Hawaii suffered a double blow this year, losing all its seniority in one cycle. Besides Inouye’s death, Sen. Daniel Akaka (D-Hawaii) is retiring after five terms.
Honolulu Civil Beat speculates on the most likely picks, reporting that Inouye favored Colleen Hanabusa, a current member of the the House of Representatives from Hawaii’s 1st district.
Daniel Inouye was born in humble circumstances yet he ended up in the thick of Hawaii’s most important social revolution of the 20th century. Namely, the remarkable patriotism shown by Hawaii’s nisei community during WW II and the rise of the Democratic Party in Hawaii’s post-war period. (Nisei refers to 2nd generation Americans of Japanese ancestry.)
He was a highly-decorated veteran who lost an arm during fierce combat in Italy. At the time, Inouye was nominated for the Medal of Honor but received the Distinguished Service Cross and the Purple Heart with oak leaf cluster and a Bronze Star.
As reported by Fox News, that was amended in 2000:
None of the Nisei soldiers of the 442nd Regiment ever received the Medal of Honor, the military’s highest decoration, even though many considered the battalion among the most heroic in World War II. More than 50 years later, the Distinguished Service Crosses given to Inouye and 21 other members of the regiment were upgraded to the Medal of Honor. Fifteen of the medals were awarded posthumously. President Clinton presented Inouye and the other remaining veterans with the Medal of Honor at the White House.

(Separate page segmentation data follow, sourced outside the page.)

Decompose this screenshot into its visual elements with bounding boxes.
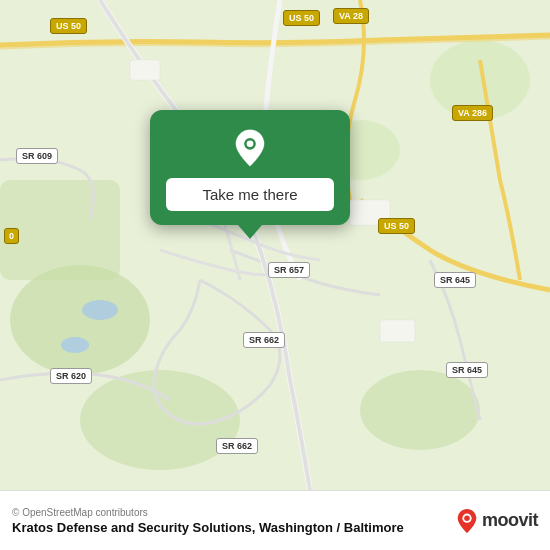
svg-point-16: [464, 515, 470, 521]
svg-rect-12: [380, 320, 415, 342]
moovit-brand-text: moovit: [482, 510, 538, 531]
road-badge-va286: VA 286: [452, 105, 493, 121]
road-badge-sr620: SR 620: [50, 368, 92, 384]
road-badge-sr609: SR 609: [16, 148, 58, 164]
road-badge-sr657: SR 657: [268, 262, 310, 278]
road-badge-sr645-2: SR 645: [446, 362, 488, 378]
moovit-logo: moovit: [456, 508, 538, 534]
svg-point-3: [360, 370, 480, 450]
road-badge-left-num: 0: [4, 228, 19, 244]
road-badge-va28: VA 28: [333, 8, 369, 24]
take-me-there-button[interactable]: Take me there: [166, 178, 334, 211]
road-badge-us50-3: US 50: [378, 218, 415, 234]
svg-point-8: [61, 337, 89, 353]
road-badge-us50-1: US 50: [50, 18, 87, 34]
location-name-text: Kratos Defense and Security Solutions, W…: [12, 520, 456, 535]
popup-card: Take me there: [150, 110, 350, 225]
road-badge-sr662-2: SR 662: [216, 438, 258, 454]
svg-point-14: [247, 141, 254, 148]
attribution-text: © OpenStreetMap contributors: [12, 507, 456, 518]
bottom-text-container: © OpenStreetMap contributors Kratos Defe…: [12, 507, 456, 535]
svg-rect-10: [130, 60, 160, 80]
map-container: US 50 US 50 VA 28 VA 286 SR 609 US 50 SR…: [0, 0, 550, 490]
svg-point-7: [82, 300, 118, 320]
bottom-bar: © OpenStreetMap contributors Kratos Defe…: [0, 490, 550, 550]
moovit-pin-icon: [456, 508, 478, 534]
road-badge-sr645-1: SR 645: [434, 272, 476, 288]
road-badge-sr662-1: SR 662: [243, 332, 285, 348]
location-pin-icon: [230, 128, 270, 168]
road-badge-us50-2: US 50: [283, 10, 320, 26]
svg-point-1: [10, 265, 150, 375]
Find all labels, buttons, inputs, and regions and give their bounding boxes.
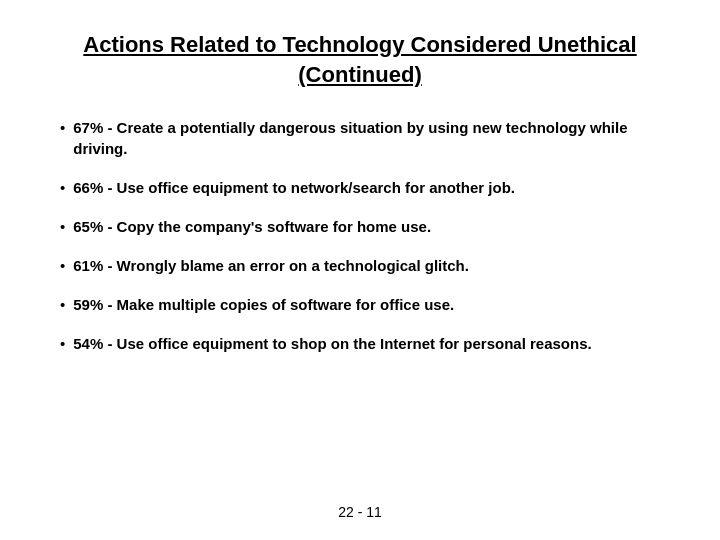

Among other causes and alliances, Inouye was a friend and champion of indigenous Hawaiian and Native American peoples.
To date, Inouye was America’s 2nd longest serving senator, behind Sen. Robert Byrd of West Virginia and ahead of Strom Thurmond of South Carolina.
Inouye was elected to the House of Representatives in August of 1959 and became a Senator in 1963. (Sen. Leahy became a Senator in 1975.)
“Uncle Dan” has been one of my state’s two Representatives or Senators for very nearly my entire life.
According to media reports, Inouye died with family by his side.
Inouye’s office says the Senator’s last spoken word was “Aloha”. The all-encompassing Hawaiian expression means many things: hello, goodbye and love. Literally, “aloha” is the breath of life.